----- Record extracts -----
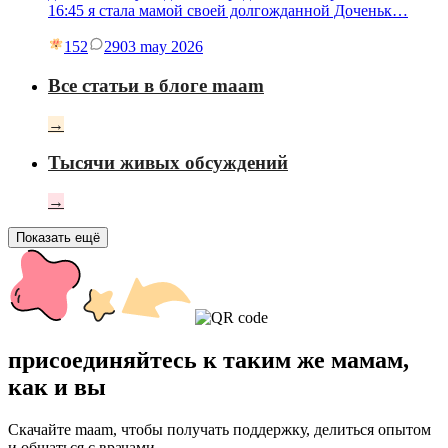
16:45 я стала мамой своей долгожданной Доченьк…
152
29
03 may 2026
Все статьи в блоге maam
→
Тысячи живых обсуждений
→
Показать ещё
присоединяйтесь к таким же мамам,
как и вы
Скачайте maam, чтобы получать поддержку, делиться опытом
и общаться с врачами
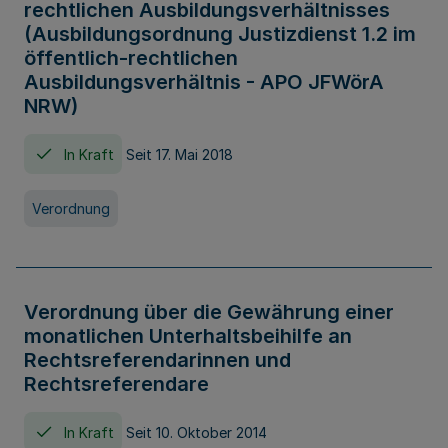
rechtlichen Ausbildungsverhältnisses
(Ausbildungsordnung Justizdienst 1.2 im
öffentlich-rechtlichen
Ausbildungsverhältnis - APO JFWörA
NRW)
In Kraft
Seit 17. Mai 2018
Verordnung
Verordnung über die Gewährung einer
monatlichen Unterhaltsbeihilfe an
Rechtsreferendarinnen und
Rechtsreferendare
In Kraft
Seit 10. Oktober 2014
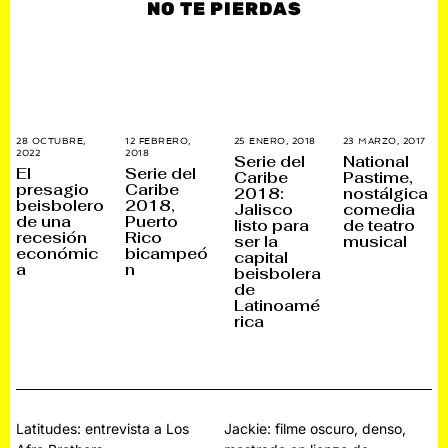
NO TE PIERDAS
28 OCTUBRE,
12 FEBRERO,
25 ENERO, 2018
9
23 MARZO, 2017
1
2022
2
2018
1
F
1
Serie del
National
3
8
E
A
El
Serie del
Caribe
Pastime,
N
O
B
B
presagio
Caribe
2018:
nostálgica
O
C
R
R
beisbolero
2018,
V
T
E
I
Jalisco
comedia
I
U
R
L
de una
Puerto
listo para
de teatro
E
B
O
,
recesión
Rico
ser la
musical
M
R
,
2
económic
bicampeó
B
E
2
0
capital
R
,
0
1
a
n
beisbolera
E
2
1
7
de
,
0
8
2
2
Latinoamé
0
5
rica
2
2
Navegación
Latitudes: entrevista a Los
Jackie: filme oscuro, denso,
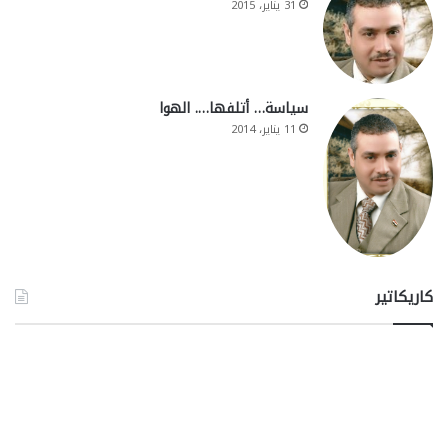
31 يناير، 2015
سياسة… أتلفها…. الهوا
11 يناير، 2014
كاريكاتير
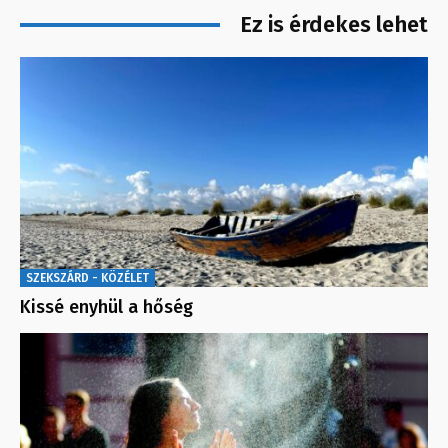
Ez is érdekes lehet
SZEKSZÁRD - KÖZÉLET
Kissé enyhül a hőség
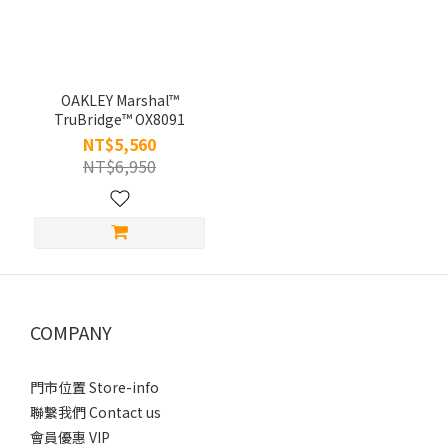
OAKLEY Marshal™
TruBridge™ OX8091
NT$5,560
NT$6,950
COMPANY
門市位置 Store-info
聯繫我們 Contact us
會員優惠 VIP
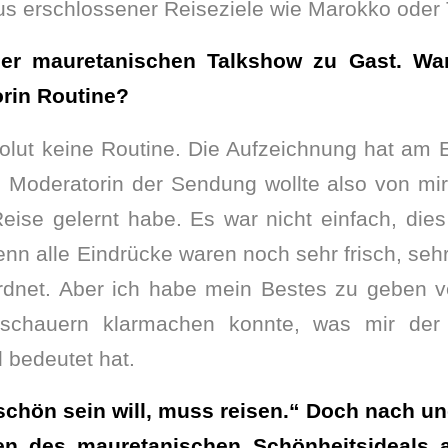
aus erschlossener Reiseziele wie Marokko oder
ner mauretanischen Talkshow zu Gast. War
rin Routine?
olut keine Routine. Die Aufzeichnung hat am
e Moderatorin der Sendung wollte also von mir
ise gelernt habe. Es war nicht einfach, dies 
nn alle Eindrücke waren noch sehr frisch, seh
rdnet. Aber ich habe mein Bestes zu geben v
schauern klarmachen konnte, was mir der
 bedeutet hat.
schön sein will, muss reisen.“ Doch nach un
ten des mauretanischen Schönheitsideals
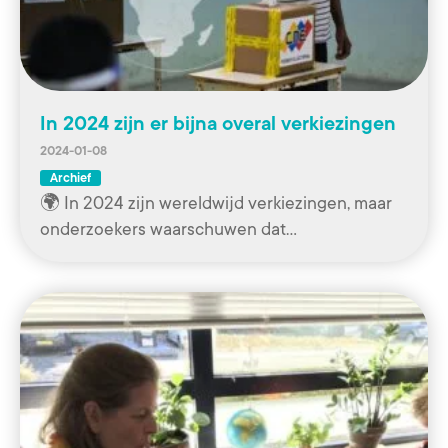
In 2024 zijn er bijna overal verkiezingen
2024-01-08
Archief
🌍 In 2024 zijn wereldwijd verkiezingen, maar
onderzoekers waarschuwen dat…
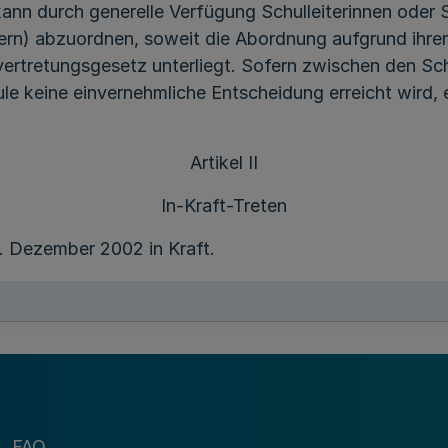
nn durch generelle Verfügung Schulleiterinnen oder S
ntern) abzuordnen, soweit die Abordnung aufgrund ihr
rtretungsgesetz unterliegt. Sofern zwischen den Schul
keine einvernehmliche Entscheidung erreicht wird, 
Artikel II
In-Kraft-Treten
1. Dezember 2002 in Kraft.
Die Ministerin
für Schule, Jugend und Kinder
des Landes Nordrhein-Westfalen
Ute S c h ä f e r
FAQ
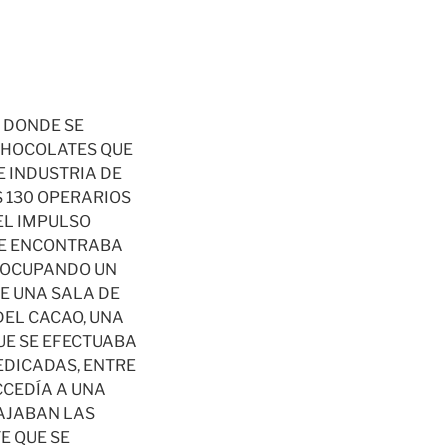
 DONDE SE
 CHOCOLATES QUE
 INDUSTRIA DE
S 130 OPERARIOS
EL IMPULSO
 SE ENCONTRABA
, OCUPANDO UN
E UNA SALA DE
DEL CACAO, UNA
UE SE EFECTUABA
EDICADAS, ENTRE
CCEDÍA A UNA
BAJABAN LAS
E QUE SE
-----
:: Task brief ::
Lines above that include the string "habe" need to be copied.

:: Solution to the problem ::
ise gelernt habe. Es war nicht einfach, dies 
rdnet. Aber ich habe mein Bestes zu geben v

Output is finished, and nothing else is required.